Glycerol Oxidation By NAD+-Dependent Enzymatic Systems
This paper will focus in the development of the bioanode to fully oxidize glycerol. The glycerol conversion to CO2 could be done by a sequential oxidation with nicotinamide adenine dinucleotide (NAD+/NADH)-dependent enzymes such as alcohol dehydrogenase (ADH) and aldehyde dehydrogenase (AlDH) and oxalate oxidase (OxOx), lignin peroxidase (Lig) or Pt-Ru nanostructured catalyst.2 The anode design makes use of electrodeposited methylene green (MG) as catalyst toward the oxidation of NADH to NAD+ in order to minimize the overpotential of this reaction and provide the cofactor to the enzymes.3 Also, the NAD+/NADH cofactor will be tethered on the electrode surface by pyrene butanoic acid succinimidyl ester (PBSE) linker to the carbon nanotube-based material.4 Multiwalled carbon nanotube (MWCNTs)-based bucky papers are promising electrode materials for biofuel cells because of the combination of the MWCNTs high electrical conductivity, mechanical strength, thermal stability and chemical stability.5 On the bucky paper surface, the enzymes are immobilized in a polymeric chitosan-carbon nanotubes (CNTs) matrix after MG electrodeposition.
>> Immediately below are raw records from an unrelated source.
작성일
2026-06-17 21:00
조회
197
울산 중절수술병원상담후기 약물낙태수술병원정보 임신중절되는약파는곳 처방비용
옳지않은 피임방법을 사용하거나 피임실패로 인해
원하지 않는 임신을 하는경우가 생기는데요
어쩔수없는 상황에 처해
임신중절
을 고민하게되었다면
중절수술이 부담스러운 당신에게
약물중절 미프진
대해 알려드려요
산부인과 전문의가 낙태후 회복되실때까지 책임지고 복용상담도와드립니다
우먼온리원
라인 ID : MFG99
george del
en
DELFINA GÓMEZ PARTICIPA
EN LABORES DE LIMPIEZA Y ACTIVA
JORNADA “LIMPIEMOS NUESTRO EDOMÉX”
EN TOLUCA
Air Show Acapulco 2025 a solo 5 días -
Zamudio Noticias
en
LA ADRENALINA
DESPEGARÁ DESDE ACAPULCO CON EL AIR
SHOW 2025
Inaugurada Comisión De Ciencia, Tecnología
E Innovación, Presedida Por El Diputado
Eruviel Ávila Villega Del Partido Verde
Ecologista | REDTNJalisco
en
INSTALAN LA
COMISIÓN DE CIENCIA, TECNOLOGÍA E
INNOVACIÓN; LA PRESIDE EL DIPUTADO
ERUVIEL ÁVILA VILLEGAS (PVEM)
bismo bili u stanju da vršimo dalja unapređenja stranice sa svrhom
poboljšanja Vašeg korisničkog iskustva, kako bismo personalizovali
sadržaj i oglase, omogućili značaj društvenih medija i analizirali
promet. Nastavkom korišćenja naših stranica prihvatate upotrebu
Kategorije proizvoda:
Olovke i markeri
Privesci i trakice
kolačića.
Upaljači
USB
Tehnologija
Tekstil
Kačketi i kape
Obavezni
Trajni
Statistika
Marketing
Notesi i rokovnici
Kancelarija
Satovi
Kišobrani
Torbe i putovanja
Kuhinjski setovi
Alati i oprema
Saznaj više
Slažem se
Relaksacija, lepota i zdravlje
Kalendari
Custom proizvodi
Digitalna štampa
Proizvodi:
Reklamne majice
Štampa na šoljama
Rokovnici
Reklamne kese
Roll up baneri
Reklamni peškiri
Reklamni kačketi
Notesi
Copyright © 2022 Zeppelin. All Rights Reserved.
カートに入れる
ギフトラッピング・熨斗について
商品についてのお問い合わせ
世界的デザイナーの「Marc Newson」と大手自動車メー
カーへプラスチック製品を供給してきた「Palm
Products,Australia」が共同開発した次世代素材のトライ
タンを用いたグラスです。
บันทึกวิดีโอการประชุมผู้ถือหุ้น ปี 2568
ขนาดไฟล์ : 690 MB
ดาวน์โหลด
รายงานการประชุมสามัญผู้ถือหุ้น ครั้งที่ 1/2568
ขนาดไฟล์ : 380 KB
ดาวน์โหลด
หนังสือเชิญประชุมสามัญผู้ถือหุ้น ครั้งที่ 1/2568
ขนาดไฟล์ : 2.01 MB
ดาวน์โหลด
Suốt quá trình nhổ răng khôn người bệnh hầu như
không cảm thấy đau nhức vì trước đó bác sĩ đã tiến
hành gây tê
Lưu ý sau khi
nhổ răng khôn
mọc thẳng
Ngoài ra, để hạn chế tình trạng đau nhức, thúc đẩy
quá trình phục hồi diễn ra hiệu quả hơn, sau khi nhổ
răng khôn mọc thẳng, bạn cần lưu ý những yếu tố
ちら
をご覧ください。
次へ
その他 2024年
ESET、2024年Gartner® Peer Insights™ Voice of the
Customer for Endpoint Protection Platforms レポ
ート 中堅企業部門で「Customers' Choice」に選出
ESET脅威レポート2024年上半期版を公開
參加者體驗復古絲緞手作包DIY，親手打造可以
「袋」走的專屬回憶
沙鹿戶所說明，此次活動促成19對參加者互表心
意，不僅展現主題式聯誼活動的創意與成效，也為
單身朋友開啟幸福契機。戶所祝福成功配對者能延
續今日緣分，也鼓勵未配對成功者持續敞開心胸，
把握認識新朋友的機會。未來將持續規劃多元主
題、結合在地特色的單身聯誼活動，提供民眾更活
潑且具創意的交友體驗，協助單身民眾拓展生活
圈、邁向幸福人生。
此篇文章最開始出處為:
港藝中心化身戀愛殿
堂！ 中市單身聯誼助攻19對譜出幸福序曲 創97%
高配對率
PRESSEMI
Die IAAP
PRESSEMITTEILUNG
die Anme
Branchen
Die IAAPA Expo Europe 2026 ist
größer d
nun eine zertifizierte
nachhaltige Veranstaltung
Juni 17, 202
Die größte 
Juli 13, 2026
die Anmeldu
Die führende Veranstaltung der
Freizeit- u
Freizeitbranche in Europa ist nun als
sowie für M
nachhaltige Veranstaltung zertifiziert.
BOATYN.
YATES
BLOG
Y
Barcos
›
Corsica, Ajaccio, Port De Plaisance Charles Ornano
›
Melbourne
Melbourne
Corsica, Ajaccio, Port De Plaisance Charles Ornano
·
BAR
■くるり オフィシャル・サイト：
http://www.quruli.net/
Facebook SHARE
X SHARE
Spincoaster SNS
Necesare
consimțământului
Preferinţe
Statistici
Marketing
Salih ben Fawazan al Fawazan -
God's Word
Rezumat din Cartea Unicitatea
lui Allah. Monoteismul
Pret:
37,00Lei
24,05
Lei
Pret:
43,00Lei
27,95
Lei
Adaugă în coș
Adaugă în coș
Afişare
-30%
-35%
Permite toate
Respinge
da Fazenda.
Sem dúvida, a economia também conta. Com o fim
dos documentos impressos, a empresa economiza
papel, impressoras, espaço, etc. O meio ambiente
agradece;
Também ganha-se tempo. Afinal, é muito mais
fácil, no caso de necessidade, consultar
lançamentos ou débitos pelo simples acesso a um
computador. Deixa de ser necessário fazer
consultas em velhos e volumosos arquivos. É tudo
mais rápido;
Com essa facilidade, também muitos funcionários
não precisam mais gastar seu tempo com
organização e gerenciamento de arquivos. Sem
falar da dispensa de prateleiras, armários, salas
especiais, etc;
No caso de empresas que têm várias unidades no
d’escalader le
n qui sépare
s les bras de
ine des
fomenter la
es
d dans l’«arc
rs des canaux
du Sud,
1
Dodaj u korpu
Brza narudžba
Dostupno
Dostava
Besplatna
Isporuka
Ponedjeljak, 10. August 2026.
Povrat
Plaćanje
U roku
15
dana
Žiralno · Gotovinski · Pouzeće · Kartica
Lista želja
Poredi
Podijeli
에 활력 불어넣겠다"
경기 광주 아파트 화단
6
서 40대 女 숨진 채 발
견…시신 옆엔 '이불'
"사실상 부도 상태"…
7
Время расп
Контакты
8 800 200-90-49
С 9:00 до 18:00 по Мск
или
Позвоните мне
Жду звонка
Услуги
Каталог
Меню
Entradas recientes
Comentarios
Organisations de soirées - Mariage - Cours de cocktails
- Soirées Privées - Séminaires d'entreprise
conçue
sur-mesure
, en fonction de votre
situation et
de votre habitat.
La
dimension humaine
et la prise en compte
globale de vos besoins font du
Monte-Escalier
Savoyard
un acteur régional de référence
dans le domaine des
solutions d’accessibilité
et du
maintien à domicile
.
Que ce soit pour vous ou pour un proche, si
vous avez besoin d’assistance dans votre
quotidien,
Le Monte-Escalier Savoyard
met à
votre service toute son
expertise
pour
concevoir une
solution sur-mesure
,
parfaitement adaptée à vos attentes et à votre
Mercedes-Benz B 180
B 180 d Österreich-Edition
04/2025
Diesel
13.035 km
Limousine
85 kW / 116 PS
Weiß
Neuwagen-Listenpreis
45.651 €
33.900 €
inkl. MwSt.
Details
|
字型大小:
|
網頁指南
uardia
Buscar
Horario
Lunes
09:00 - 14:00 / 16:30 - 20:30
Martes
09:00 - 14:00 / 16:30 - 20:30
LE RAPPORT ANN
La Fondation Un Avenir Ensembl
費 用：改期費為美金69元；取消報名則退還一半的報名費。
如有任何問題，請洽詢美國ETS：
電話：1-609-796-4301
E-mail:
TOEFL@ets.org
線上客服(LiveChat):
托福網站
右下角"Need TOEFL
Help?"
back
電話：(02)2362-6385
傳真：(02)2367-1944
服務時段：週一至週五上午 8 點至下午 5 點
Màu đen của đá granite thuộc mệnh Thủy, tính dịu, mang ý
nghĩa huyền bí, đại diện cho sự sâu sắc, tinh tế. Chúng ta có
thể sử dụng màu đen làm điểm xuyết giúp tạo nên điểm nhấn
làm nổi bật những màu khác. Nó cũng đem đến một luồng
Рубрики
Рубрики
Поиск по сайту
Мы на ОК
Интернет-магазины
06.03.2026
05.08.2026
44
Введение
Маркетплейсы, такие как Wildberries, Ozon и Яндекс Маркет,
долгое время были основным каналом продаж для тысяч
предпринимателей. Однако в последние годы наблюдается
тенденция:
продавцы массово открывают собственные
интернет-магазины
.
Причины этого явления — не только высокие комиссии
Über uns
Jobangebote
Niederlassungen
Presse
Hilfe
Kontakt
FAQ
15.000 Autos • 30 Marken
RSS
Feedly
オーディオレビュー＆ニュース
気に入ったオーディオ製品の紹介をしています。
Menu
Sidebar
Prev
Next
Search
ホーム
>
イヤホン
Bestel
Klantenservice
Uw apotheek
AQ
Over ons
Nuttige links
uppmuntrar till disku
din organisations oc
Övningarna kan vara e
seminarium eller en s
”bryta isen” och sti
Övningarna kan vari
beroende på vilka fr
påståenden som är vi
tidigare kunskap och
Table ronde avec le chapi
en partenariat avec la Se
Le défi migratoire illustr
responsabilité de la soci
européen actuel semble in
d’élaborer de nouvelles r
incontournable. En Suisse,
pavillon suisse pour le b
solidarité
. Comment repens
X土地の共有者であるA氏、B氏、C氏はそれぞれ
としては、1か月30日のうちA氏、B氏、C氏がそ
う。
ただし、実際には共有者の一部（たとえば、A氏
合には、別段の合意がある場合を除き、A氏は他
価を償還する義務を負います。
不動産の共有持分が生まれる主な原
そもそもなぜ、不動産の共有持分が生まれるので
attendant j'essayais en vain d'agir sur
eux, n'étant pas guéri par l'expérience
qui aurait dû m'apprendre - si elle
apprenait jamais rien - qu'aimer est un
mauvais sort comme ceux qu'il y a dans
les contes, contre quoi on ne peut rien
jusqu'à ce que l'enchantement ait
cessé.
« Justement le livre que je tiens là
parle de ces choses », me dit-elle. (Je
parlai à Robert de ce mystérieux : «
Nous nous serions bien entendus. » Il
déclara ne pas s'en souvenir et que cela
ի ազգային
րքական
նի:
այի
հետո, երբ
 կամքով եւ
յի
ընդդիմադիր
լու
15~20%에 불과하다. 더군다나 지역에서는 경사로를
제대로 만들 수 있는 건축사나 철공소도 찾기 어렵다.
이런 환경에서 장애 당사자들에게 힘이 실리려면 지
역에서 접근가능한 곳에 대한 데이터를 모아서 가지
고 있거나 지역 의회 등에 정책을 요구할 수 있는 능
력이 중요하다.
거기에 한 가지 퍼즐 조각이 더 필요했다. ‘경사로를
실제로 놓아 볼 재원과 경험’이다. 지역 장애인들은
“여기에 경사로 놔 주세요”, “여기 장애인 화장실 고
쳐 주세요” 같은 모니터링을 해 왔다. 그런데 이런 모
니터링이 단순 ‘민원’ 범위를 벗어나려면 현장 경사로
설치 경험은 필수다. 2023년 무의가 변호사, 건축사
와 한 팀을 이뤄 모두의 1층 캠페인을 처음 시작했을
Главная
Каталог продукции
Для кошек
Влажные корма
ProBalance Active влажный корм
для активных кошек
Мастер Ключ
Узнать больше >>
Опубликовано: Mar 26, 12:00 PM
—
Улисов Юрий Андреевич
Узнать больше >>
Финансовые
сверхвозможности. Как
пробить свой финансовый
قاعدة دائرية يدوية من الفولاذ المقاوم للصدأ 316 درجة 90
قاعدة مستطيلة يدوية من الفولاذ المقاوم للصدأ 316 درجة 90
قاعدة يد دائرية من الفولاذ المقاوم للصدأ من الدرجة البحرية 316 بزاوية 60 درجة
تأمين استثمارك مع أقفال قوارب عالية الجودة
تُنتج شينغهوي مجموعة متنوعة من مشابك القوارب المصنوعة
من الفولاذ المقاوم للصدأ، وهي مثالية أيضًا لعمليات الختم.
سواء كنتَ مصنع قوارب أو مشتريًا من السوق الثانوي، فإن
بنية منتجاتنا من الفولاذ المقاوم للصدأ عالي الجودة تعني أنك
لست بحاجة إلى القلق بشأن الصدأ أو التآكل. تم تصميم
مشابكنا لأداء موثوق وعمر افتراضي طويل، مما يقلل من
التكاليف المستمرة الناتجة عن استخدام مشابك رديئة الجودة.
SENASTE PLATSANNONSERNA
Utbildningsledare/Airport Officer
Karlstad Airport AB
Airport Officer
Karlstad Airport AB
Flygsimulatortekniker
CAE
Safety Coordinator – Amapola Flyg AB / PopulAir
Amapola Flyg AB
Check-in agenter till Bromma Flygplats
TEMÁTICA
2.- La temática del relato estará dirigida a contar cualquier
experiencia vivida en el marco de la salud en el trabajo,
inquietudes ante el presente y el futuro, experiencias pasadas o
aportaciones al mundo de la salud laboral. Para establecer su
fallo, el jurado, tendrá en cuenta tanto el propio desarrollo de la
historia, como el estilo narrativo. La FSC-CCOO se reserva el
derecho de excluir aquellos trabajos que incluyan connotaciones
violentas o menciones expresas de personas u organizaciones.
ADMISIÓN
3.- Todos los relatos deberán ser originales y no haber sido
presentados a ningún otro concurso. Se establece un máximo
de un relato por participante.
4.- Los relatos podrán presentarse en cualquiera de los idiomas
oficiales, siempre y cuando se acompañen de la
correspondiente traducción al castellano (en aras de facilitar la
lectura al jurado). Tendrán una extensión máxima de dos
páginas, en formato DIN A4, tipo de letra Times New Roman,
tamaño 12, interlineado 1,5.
In the end, two bioanode designs, a fully enzymatic and a hybrid (employing Pt-Ru catalyst) could be constructed, characterized and compared for full glycerol oxidation to CO2.
The glycerol-based bioanode can later be integrated to the lactate/glucose sensor design to induce reverse-iontophoresis of glucose from interstitial fluids. The utilization of glycerol in a lactate sensor will facilitate the storage of the biofuel in the patch-sensor design due to its low evaporation rate and high viscosity. The sensor/biofuel cell will be user-friendly and non-invasive lactate/glucose sampling.